EXERCISE BRIEF:
While you copy the lines below, skip the pictures and keep the rest exact.

EXERCISE INPUT:
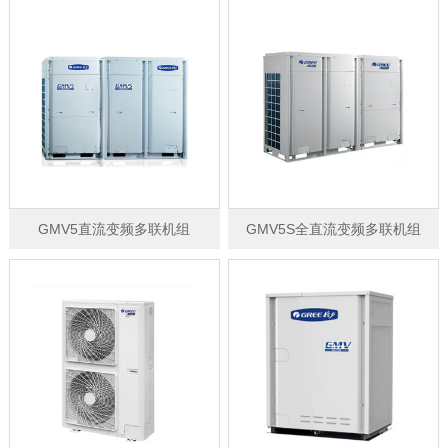
GMV5直流变频多联机组
GMV5S全直流变频多联机组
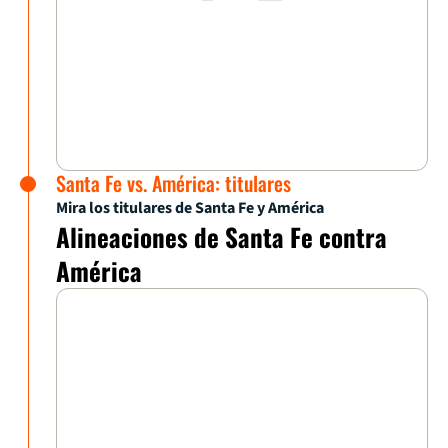
Santa Fe vs. América: titulares
Mira los titulares de Santa Fe y América
Alineaciones de Santa Fe contra
América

OUTPUT BELOW:
GMV5直流变频多联机组
GMV5S全直流变频多联机组
Santa Fe vs. América: titulares
Mira los titulares de Santa Fe y América
Alineaciones de Santa Fe contra
América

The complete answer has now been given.